Improve QOS Round-Robin object allocator 5 MDS, LOV 18547 Improve LOV QOS allocator to always do weighted round-robin allocation, instead of degrading into weighted random allocations once the OST free space becomes imbalanced. This evens out allocations continuously, avoids crazy/bad OST allocation imbalances when QOS becomes active, and allows adding weighting for things like current load, OST RAID rebuild, etc.
All RPCs pass a lock handle 5 DLM, RPC 22849 For protocol correctness, and improved performance, it would be desirable for all RPCs that are done with a client lock held to send the lock handle along with the request. For OST requests this means all read, write, truncate operations (unless "lockless") should include a lock handle.
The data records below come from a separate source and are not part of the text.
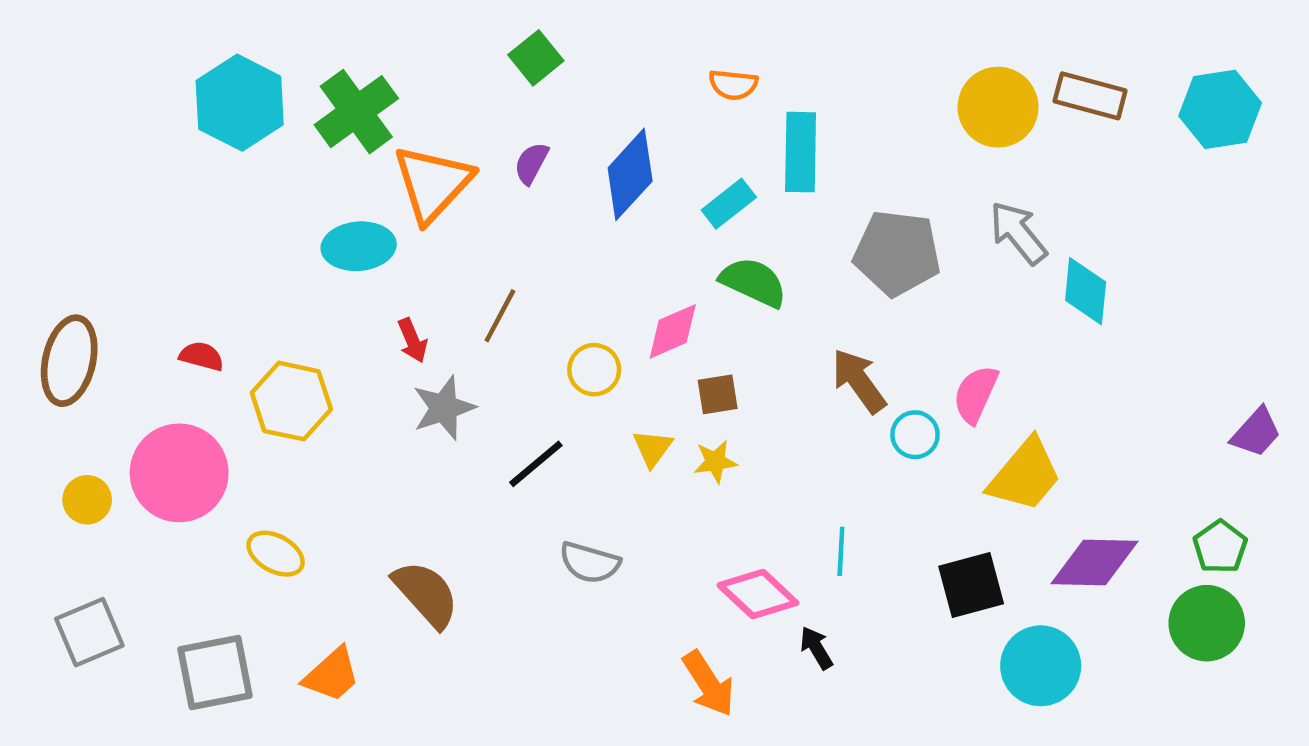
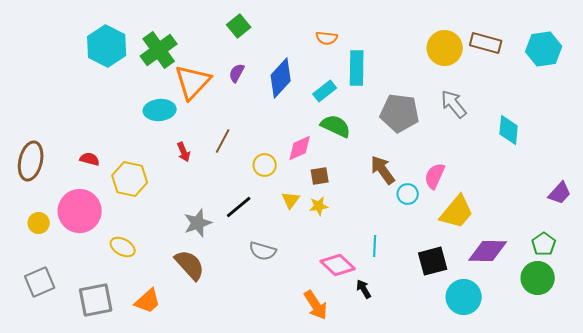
cyan diamond: (1086, 291) -> (509, 130), moved
gray star: (444, 408) -> (198, 223), moved

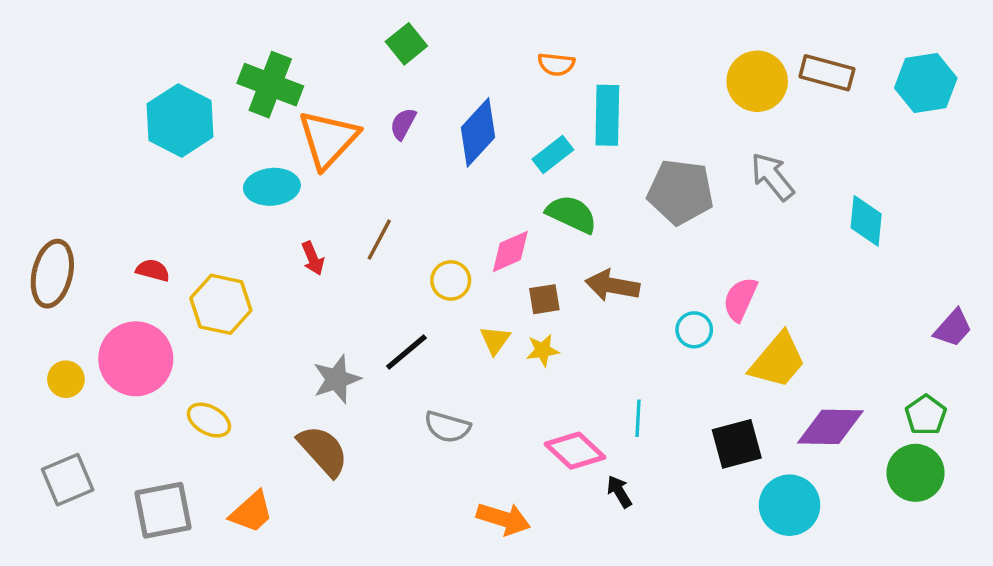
cyan hexagon: (107, 46) -> (180, 120), moved
green cross: (159, 50) -> (270, 85), turned -33
brown arrow: (383, 170) -> (612, 286), moved, turned -44
orange arrow: (316, 305) -> (503, 519), moved, turned -40

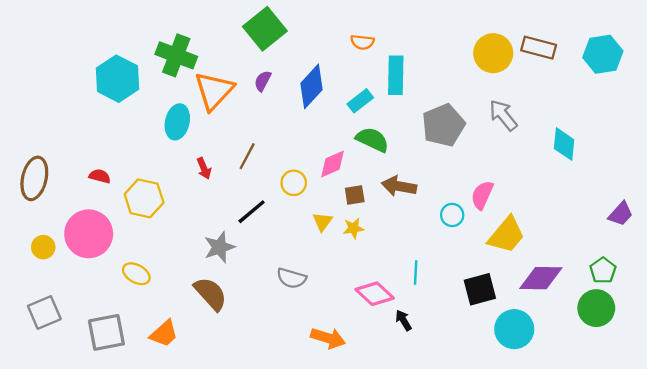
green square: (406, 44) -> (265, 29), size x1.6
cyan ellipse: (272, 187) -> (177, 122), turned -72
gray pentagon: (681, 192) -> (443, 125), turned -30
black line: (406, 352) -> (252, 212), moved

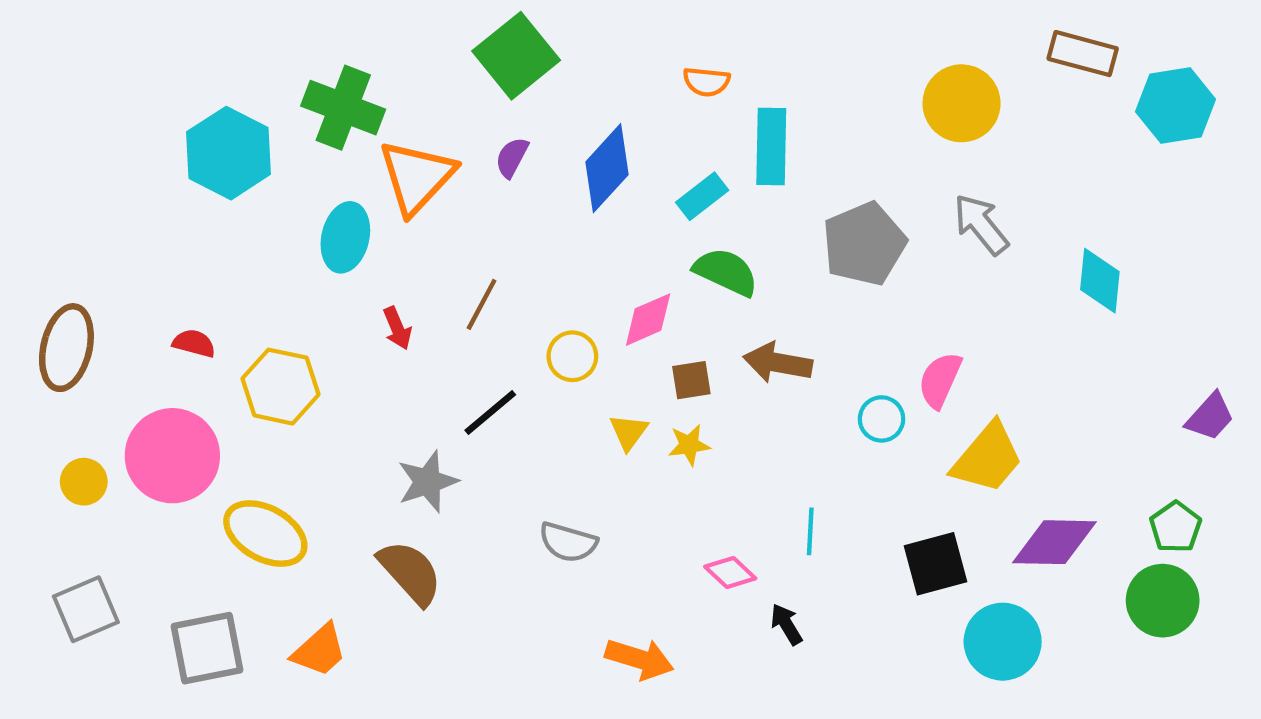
brown rectangle: (539, 48) -> (1083, 54), moved
yellow ellipse: (136, 274) -> (265, 534), size x1.5
pink diamond: (375, 294) -> (730, 572), size x0.7

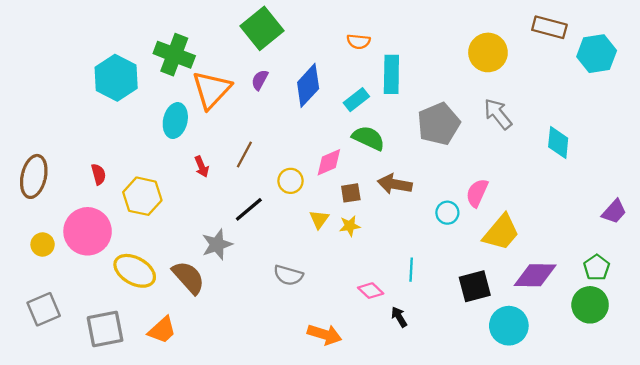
red semicircle: (194, 343) -> (98, 174), turned 60
brown semicircle: (410, 572) -> (188, 277), moved

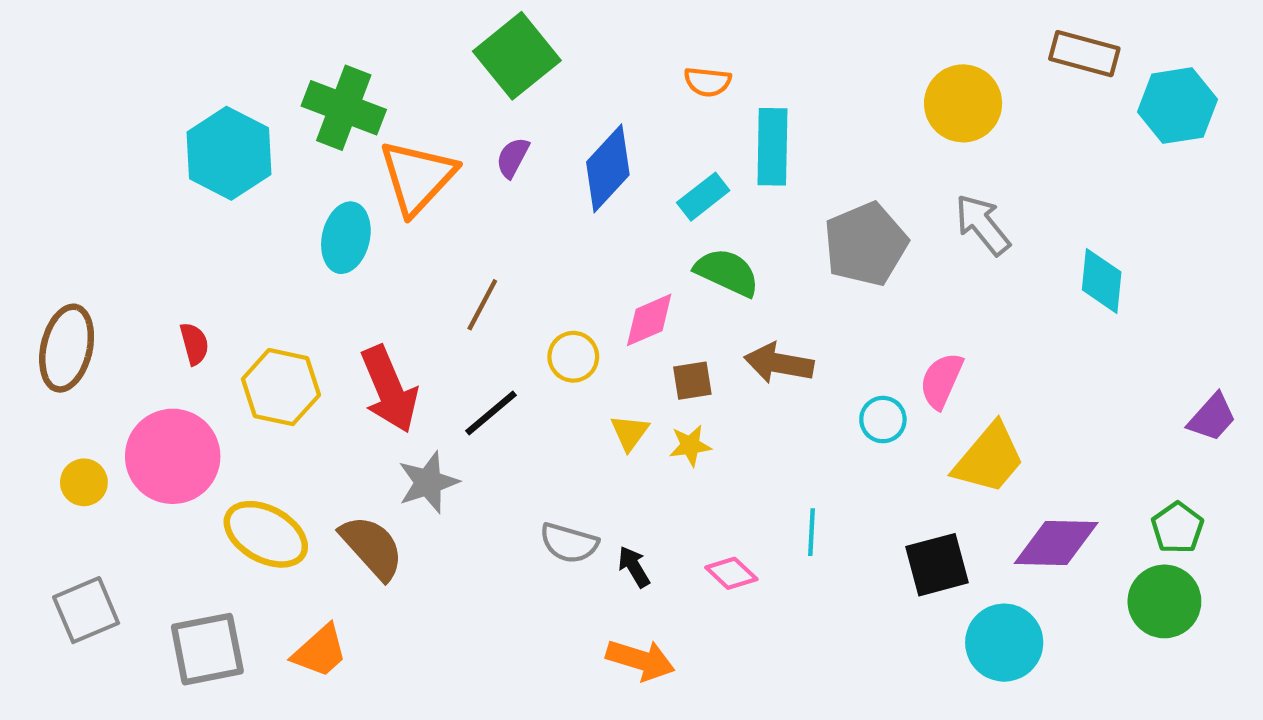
red arrow: (202, 167) -> (389, 389), moved, size x2.0
black arrow: (399, 317) -> (634, 567), moved

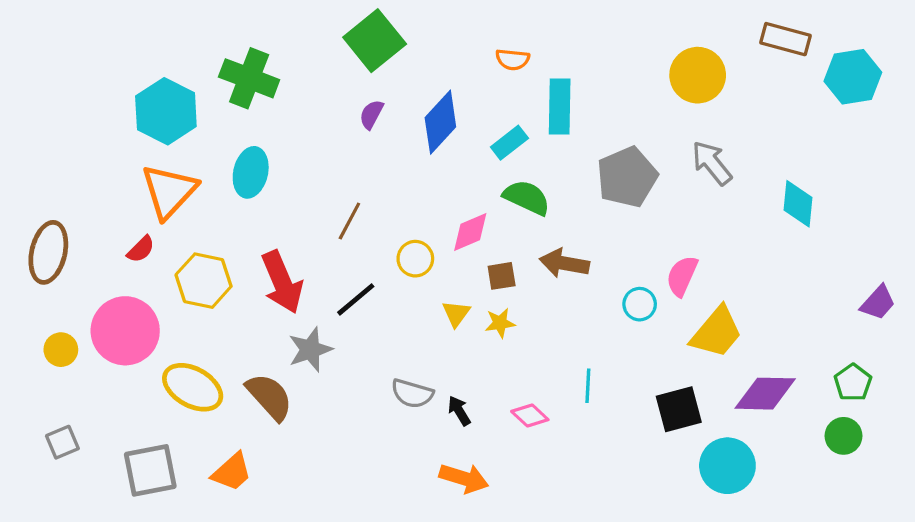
orange triangle: (417, 177) -> (169, 191), moved
red semicircle: (194, 344) -> (141, 249), turned 60
green circle: (1164, 601) -> (843, 436), size x0.7
gray square: (86, 610) -> (62, 442), size x0.7

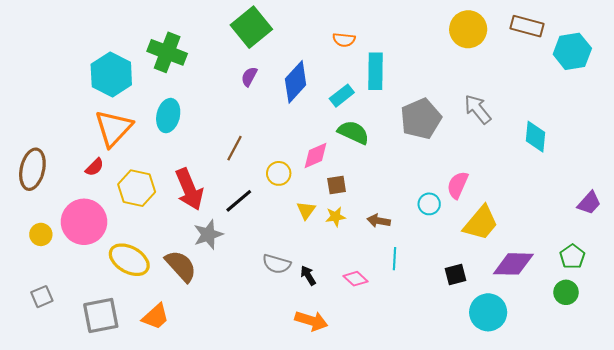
yellow circle: (698, 75) -> (468, 29), moved
brown arrow: (564, 263) -> (379, 221), moved, size x0.7
black square: (679, 409) -> (456, 274), size x0.7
This allows the OST to validate the request is being done by a client that holds the correct locks, and allows lockh->lock->object lookups to avoid OI or inode lookups in most cases.
Readdir Object Statahead 5 VFS, DLM 18526 Enhancement of current statahead to do object glimpse asynchronously once inode stathead has returned layout information. Preferred solution is readdir+ or SOM, but this could help in the short term, and would still be useful for open files and does not affect the network protocol so could be removed when those features are available.
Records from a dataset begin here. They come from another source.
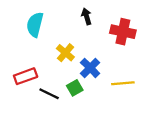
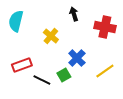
cyan semicircle: (35, 25) -> (16, 21), moved
yellow cross: (65, 53) -> (51, 36), moved
yellow line: (123, 83) -> (105, 71), turned -30

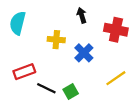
yellow cross: (51, 36) -> (56, 40), turned -35
blue cross: (77, 58) -> (84, 53), moved
green square: (64, 75) -> (71, 91), moved

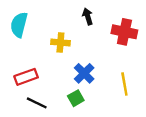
blue cross: (84, 53) -> (84, 73), moved
yellow line: (116, 78) -> (124, 84), turned -65
black line: (46, 88) -> (37, 103), moved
Imperative recovery 6 recovery, RPC 18767 Reduce recovery time by having the server notify clients after recovery has completed instead of waiting for the client to timeout the RPC before it begins recovery.
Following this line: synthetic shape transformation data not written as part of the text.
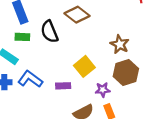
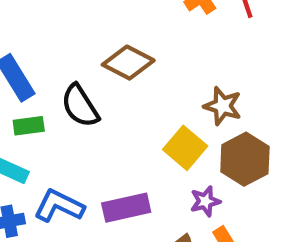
yellow square: (84, 66) -> (185, 148), moved
purple rectangle: (63, 86) -> (126, 208), size x1.5

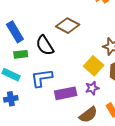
purple star: (205, 201) -> (92, 88), moved
blue L-shape: (59, 206) -> (42, 78), moved, turned -35

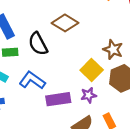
blue L-shape: (42, 78) -> (32, 80), turned 40

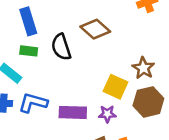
yellow square: (92, 70) -> (116, 87), turned -30
blue L-shape: (32, 80) -> (33, 103), moved, turned -30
Simplified Interoperability 6 RPC, VFS 18496 Clean up client state before server upgrade to minimize or eliminate the need to have message format interoperability. The client only needs to track open files, and all other state (locks, cached pages, etc) can be dropped and re-fetched as needed from the server. Change client recovery to re-open files from open file handles instead of from saved RPCs.
Enhanced OST Pools Support 6 MDS, LOV Improve OST pools support to allow mandatory OST enforcement (i.e. only allow specific users to access certain pools, including the default "all OSTs" pool), more complex policy specification (e.g. select a fallback pool on ENOSPC). Allow default initial file placement policies (e.g., server pool, stripe width) to be defined based on cluster membership (NID, UID, GID).
Replay Signatures 6 RPC, recovery 18547 Allow MDS/OSS to determine if client can legitimately replay an RPC, by digitally signing it at processing time and verifying the signature at replay time.
Network Request Scheduler (NRS) 6 RPC, OST, benchmarking 13634 Order IO (and possibly metadata) requests by client, file offset, priority, etc in order to improve overall back-end efficiency and/or provide QOS to clients. Dynamically change the number of RPCs in flight for each client to balance the RPC traffic at the server. Previous research done by Sun shows this can significantly improve overall performance.
Lustre Block Device 6 VFS, LOV 5498 Lustre object lloop driver exports block device to userspace, bypassing filesystem. Code partly works and is part of 1.6.4+, but has correctness issues and potential performance problems. It needs to be ported to newer kernels.
Swap on Lustre 7 VFS, VM 5498 Depends on the Lustre block device. Has problems when working under memory pressure, which makes it mostly useless until those problems are fixed.
OST Space Management (Basic) 7 HSM, MDS, LOV 13107 Simple migration capability - transparently migrate objects/files between OSTs (blocking application writes, or aborting migration during contention); evacuate OSTs and move file data to other OSTs; add new OST and balance data on it. The OST doesn't really need to understand this, only the MDS (for LOV EA rewrite) and client (LOV EA rewrite). The HSM project implements layout lock support and policy engine for automatic space management. An ioctl that allows transparently changing an MDS inode to point to the migrated object(s) instead of the original object(s) and then scheduling the old object(s) for destruction.